Restate the entries below exactly, and keep all images out of the answer.

***** Data under study

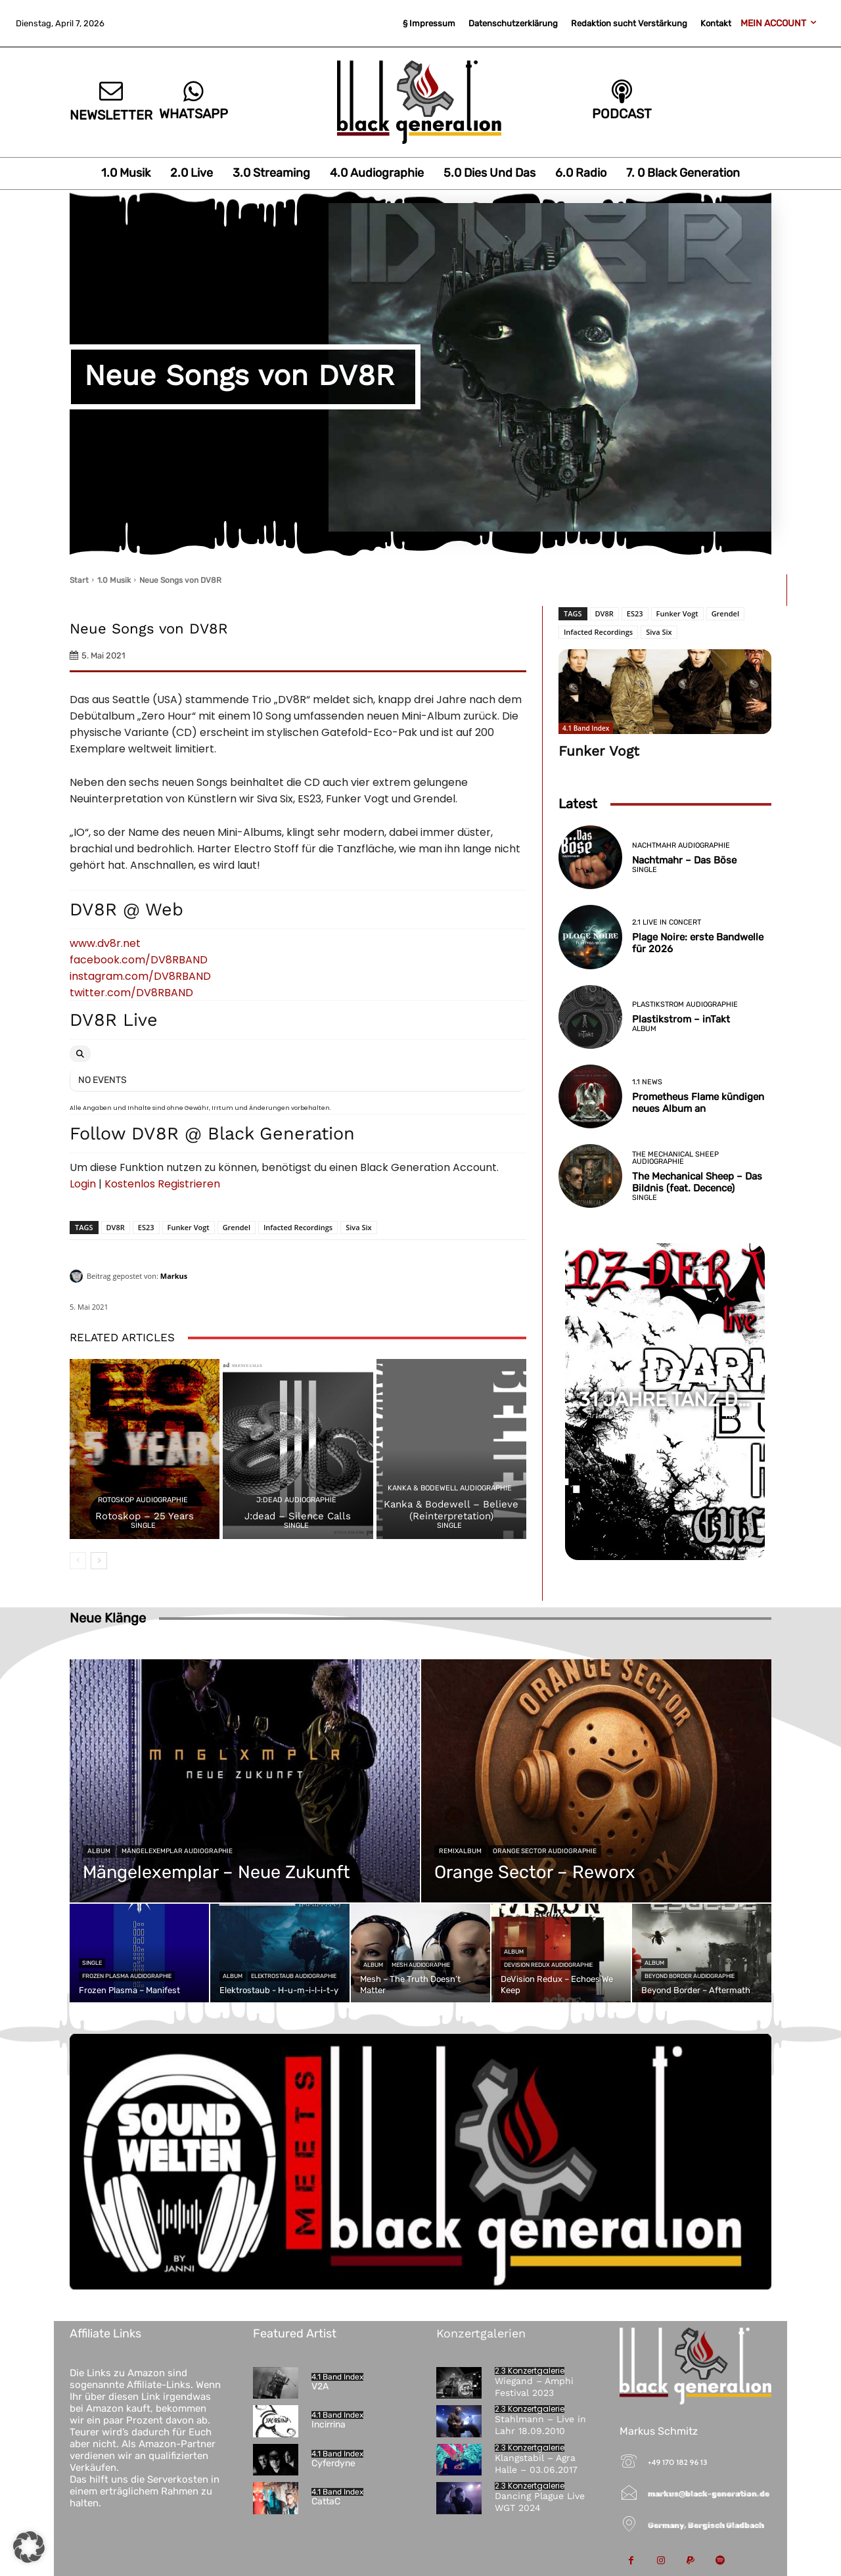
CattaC (325, 2501)
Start (79, 580)
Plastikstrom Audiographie (685, 1004)
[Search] (80, 1054)
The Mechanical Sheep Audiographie (675, 1158)
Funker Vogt (189, 1227)
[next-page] (99, 1560)
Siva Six (358, 1227)
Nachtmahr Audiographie (681, 845)
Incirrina (328, 2424)
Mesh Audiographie (421, 1965)
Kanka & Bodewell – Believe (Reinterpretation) (451, 1510)
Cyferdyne (333, 2463)
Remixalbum (460, 1851)
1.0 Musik (114, 580)
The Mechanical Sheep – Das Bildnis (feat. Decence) (697, 1182)
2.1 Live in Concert (666, 922)
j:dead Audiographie (296, 1500)
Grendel (236, 1227)
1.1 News (647, 1082)
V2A (320, 2386)
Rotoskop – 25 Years (144, 1516)
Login (83, 1183)
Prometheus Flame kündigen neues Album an (698, 1103)
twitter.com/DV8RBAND (131, 992)
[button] (29, 2547)
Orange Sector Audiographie (545, 1851)
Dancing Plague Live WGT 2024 (540, 2502)
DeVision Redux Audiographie (548, 1965)
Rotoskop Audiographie (143, 1500)
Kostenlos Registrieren (162, 1183)
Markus (174, 1276)
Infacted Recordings (297, 1227)
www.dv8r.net (105, 943)
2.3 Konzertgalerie (529, 2371)
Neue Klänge (108, 1618)
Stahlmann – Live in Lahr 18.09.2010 (540, 2425)
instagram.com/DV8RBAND (140, 976)
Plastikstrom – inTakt (681, 1019)
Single (143, 1525)
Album (644, 1028)
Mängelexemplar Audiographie (177, 1851)
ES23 (146, 1227)
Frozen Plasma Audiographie (126, 1976)
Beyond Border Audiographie (690, 1976)
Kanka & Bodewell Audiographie (450, 1488)
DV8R (115, 1227)
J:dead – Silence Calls (297, 1516)
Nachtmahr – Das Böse (684, 860)
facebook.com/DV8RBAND (139, 959)
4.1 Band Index (585, 728)
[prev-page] (78, 1560)
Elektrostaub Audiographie (293, 1976)
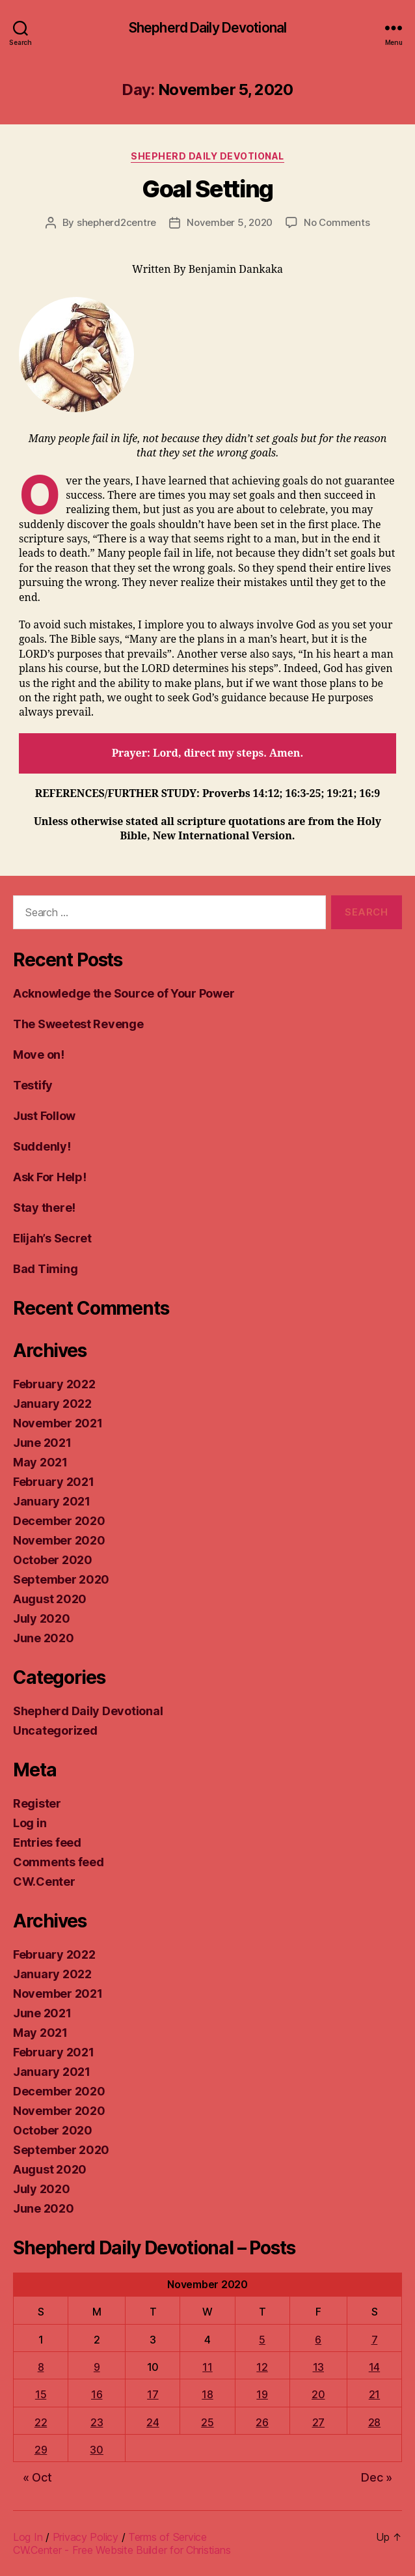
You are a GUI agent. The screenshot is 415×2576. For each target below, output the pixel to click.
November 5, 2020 (230, 222)
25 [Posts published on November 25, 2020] (207, 2422)
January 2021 (51, 1501)
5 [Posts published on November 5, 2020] (262, 2339)
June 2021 (42, 1442)
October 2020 (52, 1560)
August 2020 (50, 1599)
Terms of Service (167, 2536)
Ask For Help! (50, 1177)
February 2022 (54, 1384)
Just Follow (44, 1116)
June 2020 (43, 1638)
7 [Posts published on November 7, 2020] (374, 2339)
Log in (29, 1823)
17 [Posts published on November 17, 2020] (152, 2394)
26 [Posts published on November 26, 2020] (262, 2422)
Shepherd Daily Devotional (207, 28)
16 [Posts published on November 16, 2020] (96, 2394)
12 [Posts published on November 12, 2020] (261, 2366)
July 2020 (41, 1618)
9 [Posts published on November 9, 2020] (97, 2366)
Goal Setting (207, 189)
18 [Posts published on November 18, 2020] (207, 2394)
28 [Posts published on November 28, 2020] (374, 2422)
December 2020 (59, 1521)
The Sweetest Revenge (78, 1024)
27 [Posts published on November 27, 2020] (318, 2422)
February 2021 (53, 1482)
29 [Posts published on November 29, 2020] (40, 2449)
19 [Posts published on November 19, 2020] (261, 2394)
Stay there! (44, 1207)
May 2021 (40, 1462)
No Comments (336, 222)
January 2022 (52, 1403)
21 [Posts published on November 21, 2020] (374, 2394)
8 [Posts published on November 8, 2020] (41, 2366)
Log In (27, 2536)
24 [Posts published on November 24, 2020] (152, 2422)
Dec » (376, 2477)
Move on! (38, 1054)
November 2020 (59, 1540)
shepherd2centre (116, 222)
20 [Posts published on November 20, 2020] (318, 2394)
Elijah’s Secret (52, 1238)
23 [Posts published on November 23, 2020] (96, 2422)
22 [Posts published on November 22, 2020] (40, 2422)
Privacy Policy (85, 2536)
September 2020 (61, 1579)
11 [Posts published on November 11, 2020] (207, 2366)
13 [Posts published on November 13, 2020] (318, 2366)
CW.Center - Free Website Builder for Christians (121, 2549)
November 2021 (58, 1423)
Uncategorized (55, 1730)
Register (37, 1803)
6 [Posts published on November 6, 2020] (318, 2339)
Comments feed (58, 1862)
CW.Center (44, 1881)
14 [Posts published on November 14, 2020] (374, 2366)
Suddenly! (42, 1146)
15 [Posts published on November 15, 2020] (40, 2394)
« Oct (37, 2477)
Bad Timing (45, 1269)
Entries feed (47, 1842)
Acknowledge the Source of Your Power (123, 993)
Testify (33, 1085)
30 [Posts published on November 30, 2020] (96, 2449)
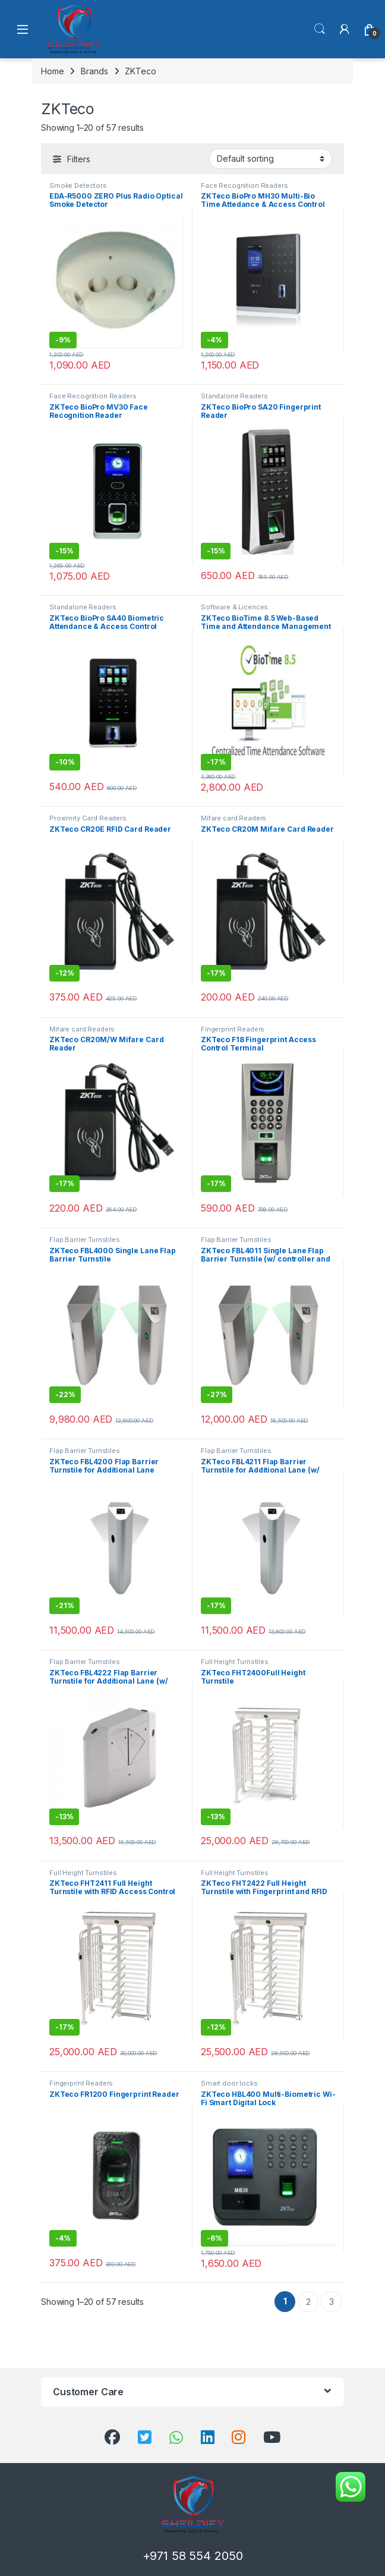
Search (319, 29)
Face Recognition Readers (244, 185)
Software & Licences (234, 607)
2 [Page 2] (308, 2302)
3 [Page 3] (331, 2302)
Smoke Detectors (78, 185)
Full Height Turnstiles (235, 1661)
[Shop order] (270, 159)
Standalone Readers (234, 396)
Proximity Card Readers (88, 818)
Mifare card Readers (234, 818)
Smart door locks (229, 2083)
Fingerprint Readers (232, 1029)
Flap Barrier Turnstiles (84, 1239)
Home (52, 71)
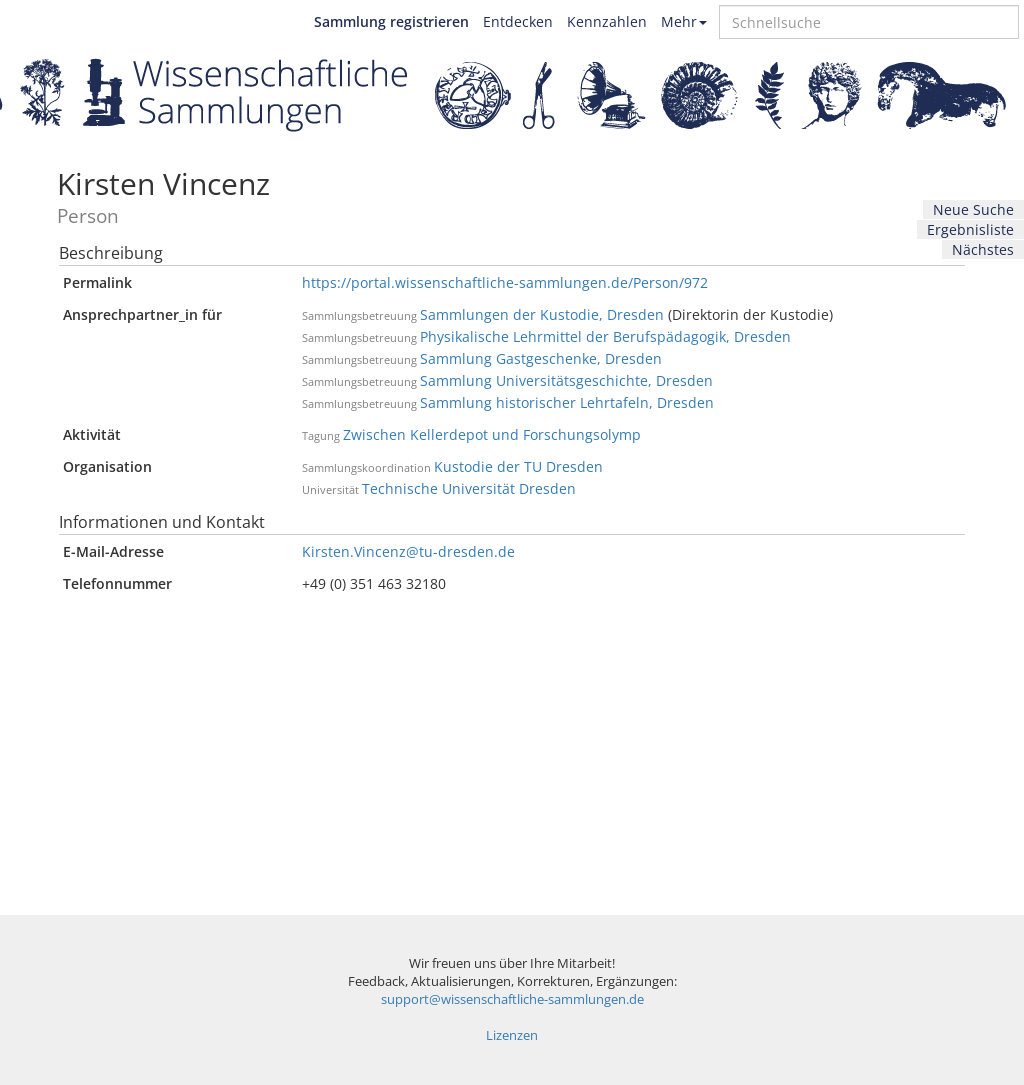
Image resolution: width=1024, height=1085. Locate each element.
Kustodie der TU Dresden (518, 466)
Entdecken (518, 21)
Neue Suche (973, 209)
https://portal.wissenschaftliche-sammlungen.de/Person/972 (505, 282)
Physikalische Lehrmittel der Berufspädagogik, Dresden (605, 336)
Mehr (684, 21)
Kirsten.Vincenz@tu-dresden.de (408, 551)
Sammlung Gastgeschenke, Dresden (541, 358)
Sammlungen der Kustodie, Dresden (542, 314)
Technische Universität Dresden (469, 488)
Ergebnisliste (970, 229)
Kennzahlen (607, 21)
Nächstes (983, 249)
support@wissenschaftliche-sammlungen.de (512, 999)
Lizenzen (512, 1035)
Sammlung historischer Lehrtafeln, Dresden (567, 402)
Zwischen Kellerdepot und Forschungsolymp (492, 434)
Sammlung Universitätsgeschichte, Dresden (566, 380)
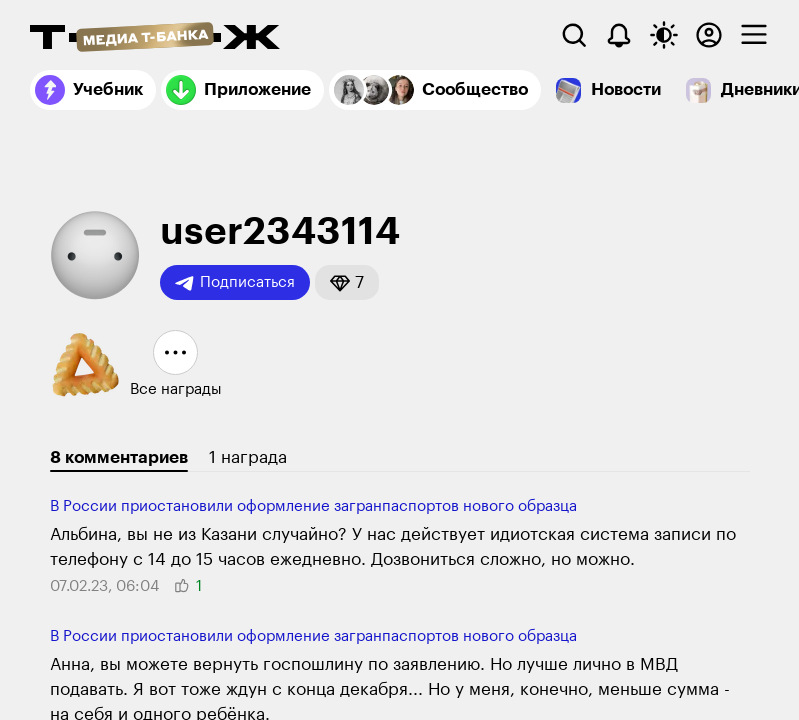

**********

Result of this task:
CattaC (325, 2501)
Start (79, 580)
Plastikstrom Audiographie (685, 1004)
[Search] (80, 1054)
The Mechanical Sheep Audiographie (675, 1158)
Funker Vogt (189, 1227)
[next-page] (99, 1560)
Siva Six (358, 1227)
Nachtmahr Audiographie (681, 845)
Incirrina (328, 2424)
Mesh Audiographie (421, 1965)
Kanka & Bodewell – Believe (Reinterpretation) (451, 1510)
Cyferdyne (333, 2463)
Remixalbum (460, 1851)
1.0 Musik (114, 580)
The Mechanical Sheep – Das Bildnis (feat. Decence) (697, 1182)
2.1 Live in Concert (666, 922)
j:dead Audiographie (296, 1500)
Grendel (236, 1227)
1.1 News (647, 1082)
V2A (320, 2386)
Rotoskop – 25 Years (144, 1516)
Login (83, 1183)
Prometheus Flame kündigen neues Album an (698, 1103)
twitter.com/DV8RBAND (131, 992)
[button] (29, 2547)
Orange Sector Audiographie (545, 1851)
Dancing Plague Live WGT 2024 (540, 2502)
DeVision Redux Audiographie (548, 1965)
Rotoskop Audiographie (143, 1500)
Kostenlos Registrieren (162, 1183)
Markus (174, 1276)
Infacted Recordings (297, 1227)
www.dv8r.net (105, 943)
2.3 Konzertgalerie (529, 2371)
Neue Klänge (108, 1618)
Stahlmann – Live in Lahr 18.09.2010 (540, 2425)
instagram.com/DV8RBAND (140, 976)
Plastikstrom – inTakt (681, 1019)
Single (143, 1525)
Album (644, 1028)
Mängelexemplar Audiographie (177, 1851)
ES23 (146, 1227)
Frozen Plasma Audiographie (126, 1976)
Beyond Border Audiographie (690, 1976)
Kanka & Bodewell Audiographie (450, 1488)
DV8R (115, 1227)
J:dead – Silence Calls (297, 1516)
Nachtmahr – Das Böse (684, 860)
facebook.com/DV8RBAND (139, 959)
4.1 Band Index (585, 728)
[prev-page] (78, 1560)
Elektrostaub Audiographie (293, 1976)
You are a GUI agent. The screenshot is 415×2576. For each target below, output the pixel to click.
November 5, 2020 (230, 222)
25 [Posts published on November 25, 2020] (207, 2422)
January 2021 (51, 1501)
5 [Posts published on November 5, 2020] (262, 2339)
June 2021 (42, 1442)
October 2020 (52, 1560)
August 2020 (50, 1599)
Terms of Service (167, 2536)
Ask For Help! (50, 1177)
February 2022 (54, 1384)
Just Follow (44, 1116)
June 2020 (43, 1638)
7 [Posts published on November 7, 2020] (374, 2339)
Log in (29, 1823)
17 [Posts published on November 17, 2020] (152, 2394)
26 [Posts published on November 26, 2020] (262, 2422)
Shepherd Daily Devotional (207, 28)
16 [Posts published on November 16, 2020] (96, 2394)
12 [Posts published on November 12, 2020] (261, 2366)
July 2020 (41, 1618)
9 [Posts published on November 9, 2020] (97, 2366)
Goal Setting (207, 189)
18 [Posts published on November 18, 2020] (207, 2394)
28 [Posts published on November 28, 2020] (374, 2422)
December 2020 (59, 1521)
The Sweetest Revenge (78, 1024)
27 [Posts published on November 27, 2020] (318, 2422)
February 2021 (53, 1482)
29 [Posts published on November 29, 2020] (40, 2449)
19 [Posts published on November 19, 2020] (261, 2394)
Stay there! (44, 1207)
May 2021 (40, 1462)
No Comments (336, 222)
January 2022 (52, 1403)
21 [Posts published on November 21, 2020] (374, 2394)
8 [Posts published on November 8, 2020] (41, 2366)
Log In (27, 2536)
24 [Posts published on November 24, 2020] (152, 2422)
Dec » (376, 2477)
Move on! (38, 1054)
November 2020 (59, 1540)
shepherd2centre (116, 222)
20 [Posts published on November 20, 2020] (318, 2394)
Elijah’s Secret (52, 1238)
23 [Posts published on November 23, 2020] (96, 2422)
22 [Posts published on November 22, 2020] (40, 2422)
Privacy Policy (85, 2536)
September 2020 (61, 1579)
11 [Posts published on November 11, 2020] (207, 2366)
13 [Posts published on November 13, 2020] (318, 2366)
CW.Center - Free Website Builder for Christians (121, 2549)
November 2021 (58, 1423)
Uncategorized (55, 1730)
Register (37, 1803)
6 [Posts published on November 6, 2020] (318, 2339)
Comments feed (58, 1862)
CW.Center (44, 1881)
14 [Posts published on November 14, 2020] (374, 2366)
Suddenly! (42, 1146)
15 [Posts published on November 15, 2020] (40, 2394)
« Oct (37, 2477)
Bad Timing (45, 1269)
Entries feed (47, 1842)
Acknowledge the Source of Your Power (123, 993)
Testify (33, 1085)
30 [Posts published on November 30, 2020] (96, 2449)
Search (319, 29)
Face Recognition Readers (244, 185)
Software & Licences (234, 607)
2 [Page 2] (308, 2302)
3 [Page 3] (331, 2302)
Smoke Detectors (78, 185)
Full Height Turnstiles (235, 1661)
[Shop order] (270, 159)
Standalone Readers (234, 396)
Proximity Card Readers (88, 818)
Mifare card Readers (234, 818)
Smart door locks (229, 2083)
Fingerprint Readers (232, 1029)
Flap Barrier Turnstiles (84, 1239)
Home (52, 71)
Image resolution: width=1024, height=1085. Locate each element.
Kustodie der TU Dresden (518, 466)
Entdecken (518, 21)
Neue Suche (973, 209)
https://portal.wissenschaftliche-sammlungen.de/Person/972 (505, 282)
Physikalische Lehrmittel der Berufspädagogik, Dresden (605, 336)
Mehr (684, 21)
Kirsten.Vincenz@tu-dresden.de (408, 551)
Sammlung Gastgeschenke, Dresden (541, 358)
Sammlungen der Kustodie, Dresden (542, 314)
Technische Universität Dresden (469, 488)
Ergebnisliste (970, 229)
Kennzahlen (607, 21)
Nächstes (983, 249)
support@wissenschaftliche-sammlungen.de (512, 999)
Lizenzen (512, 1035)
Sammlung historischer Lehrtafeln, Dresden (567, 402)
Zwischen Kellerdepot und Forschungsolymp (492, 434)
Sammlung Universitätsgeschichte, Dresden (566, 380)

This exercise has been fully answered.